Each line from the one containing "26.12.2015 - 00:02" to the end of the entries is to be repeated exactly, and no other line.

[[ Exercise data, beginning ]]

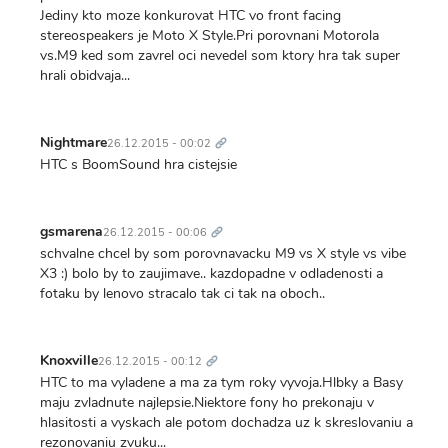
Jediny kto moze konkurovat HTC vo front facing
stereospeakers je Moto X Style.Pri porovnani Motorola
vs.M9 ked som zavrel oci nevedel som ktory hra tak super
hrali obidvaja...
Trvalý
odkaz
Nightmare
26.12.2015 - 00:02
HTC s BoomSound hra cistejsie
Trvalý
odkaz
gsmarena
26.12.2015 - 00:06
schvalne chcel by som porovnavacku M9 vs X style vs vibe
X3 :) bolo by to zaujimave.. kazdopadne v odladenosti a
fotaku by lenovo stracalo tak ci tak na oboch..
Trvalý
odkaz
Knoxville
26.12.2015 - 00:12
HTC to ma vyladene a ma za tym roky vyvoja.Hlbky a Basy
maju zvladnute najlepsie.Niektore fony ho prekonaju v
hlasitosti a vyskach ale potom dochadza uz k skreslovaniu a
rezonovaniu zvuku...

[[ Exercise data, end ]]

(Expected output)
26.12.2015 - 00:02
HTC s BoomSound hra cistejsie
Trvalý
odkaz
gsmarena
26.12.2015 - 00:06
schvalne chcel by som porovnavacku M9 vs X style vs vibe
X3 :) bolo by to zaujimave.. kazdopadne v odladenosti a
fotaku by lenovo stracalo tak ci tak na oboch..
Trvalý
odkaz
Knoxville
26.12.2015 - 00:12
HTC to ma vyladene a ma za tym roky vyvoja.Hlbky a Basy
maju zvladnute najlepsie.Niektore fony ho prekonaju v
hlasitosti a vyskach ale potom dochadza uz k skreslovaniu a
rezonovaniu zvuku...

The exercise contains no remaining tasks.